The Open Materials Science Journal
2015, 9 : 124-129Published online 2015 September 17. DOI: 10.2174/1874088X01509010124
Publisher ID: TOMSJ-9-124
Combination Forecasting Model for Predicting the Shelf Life of Two-state Materials Based on Support Vector Machine
ABSTRACT
A combination forecasting model based on Support Vector Machine (SVM) whose objective is to minimize the structure risk, is proposed. The storage failure of two-state materials tends to fail immediately without any recognizable defeats prior to the failure, which increases the difficulty of forecasting, so the combination forecasting model is often used to optimize the prediction effect.
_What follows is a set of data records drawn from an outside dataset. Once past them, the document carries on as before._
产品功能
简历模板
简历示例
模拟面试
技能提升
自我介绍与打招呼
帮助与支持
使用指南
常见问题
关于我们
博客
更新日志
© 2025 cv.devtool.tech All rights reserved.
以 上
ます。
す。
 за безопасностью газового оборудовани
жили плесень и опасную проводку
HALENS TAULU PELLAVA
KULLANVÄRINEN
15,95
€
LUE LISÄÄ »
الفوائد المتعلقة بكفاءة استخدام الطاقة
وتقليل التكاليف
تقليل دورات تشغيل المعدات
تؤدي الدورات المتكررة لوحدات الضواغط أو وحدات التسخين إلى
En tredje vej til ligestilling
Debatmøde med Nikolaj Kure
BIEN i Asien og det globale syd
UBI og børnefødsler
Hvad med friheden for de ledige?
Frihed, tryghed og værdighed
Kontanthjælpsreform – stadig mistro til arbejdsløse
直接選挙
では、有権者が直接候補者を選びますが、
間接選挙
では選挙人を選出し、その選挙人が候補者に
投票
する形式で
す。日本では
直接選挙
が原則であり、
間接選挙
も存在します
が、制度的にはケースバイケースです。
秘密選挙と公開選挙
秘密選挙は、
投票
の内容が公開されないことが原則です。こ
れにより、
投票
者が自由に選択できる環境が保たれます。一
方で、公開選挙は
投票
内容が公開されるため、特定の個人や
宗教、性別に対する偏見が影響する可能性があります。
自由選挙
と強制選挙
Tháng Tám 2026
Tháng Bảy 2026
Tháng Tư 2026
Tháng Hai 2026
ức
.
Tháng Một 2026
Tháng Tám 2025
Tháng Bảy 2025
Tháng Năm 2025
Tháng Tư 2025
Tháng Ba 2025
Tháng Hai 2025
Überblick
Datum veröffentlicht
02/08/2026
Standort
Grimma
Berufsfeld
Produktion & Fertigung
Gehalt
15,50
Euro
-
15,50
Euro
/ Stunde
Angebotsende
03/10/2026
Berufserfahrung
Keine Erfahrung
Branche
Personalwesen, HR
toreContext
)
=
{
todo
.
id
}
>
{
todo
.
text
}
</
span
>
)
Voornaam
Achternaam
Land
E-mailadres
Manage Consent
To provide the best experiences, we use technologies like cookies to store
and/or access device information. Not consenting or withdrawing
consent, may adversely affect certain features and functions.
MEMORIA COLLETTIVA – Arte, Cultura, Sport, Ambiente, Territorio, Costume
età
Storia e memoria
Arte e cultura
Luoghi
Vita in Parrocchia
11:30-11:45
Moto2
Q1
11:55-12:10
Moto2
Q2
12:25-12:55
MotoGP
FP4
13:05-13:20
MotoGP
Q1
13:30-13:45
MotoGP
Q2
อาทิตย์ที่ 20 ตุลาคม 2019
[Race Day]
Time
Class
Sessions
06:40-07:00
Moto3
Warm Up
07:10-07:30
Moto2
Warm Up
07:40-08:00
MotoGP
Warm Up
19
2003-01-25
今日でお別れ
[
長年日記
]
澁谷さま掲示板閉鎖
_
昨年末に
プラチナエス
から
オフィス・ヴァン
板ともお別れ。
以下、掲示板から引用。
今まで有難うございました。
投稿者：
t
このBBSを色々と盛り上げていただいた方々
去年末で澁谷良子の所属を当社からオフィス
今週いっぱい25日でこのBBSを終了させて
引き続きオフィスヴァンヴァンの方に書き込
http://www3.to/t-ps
The core ideas of previous combination forecasting models such as those based on forecasting error and those based on nonlinear weighted average are finding the optimal weights, but the structure of forecasting model is fixed. In this paper, three single forecasting models, Weibull distribution statistic method, BP neural network prediction method and SPFM (Sliding Polynomial Fitting Method) are chosen in which their forecast mechanisms are completely different. The results of single forecasting methods are used as training set of SVM. By using libsvm toolbox, we can get the nonlinear mapping functions that have the minimum structure risk. At last, a simulation is conducted to verify this model by using the data from Petroleum Center.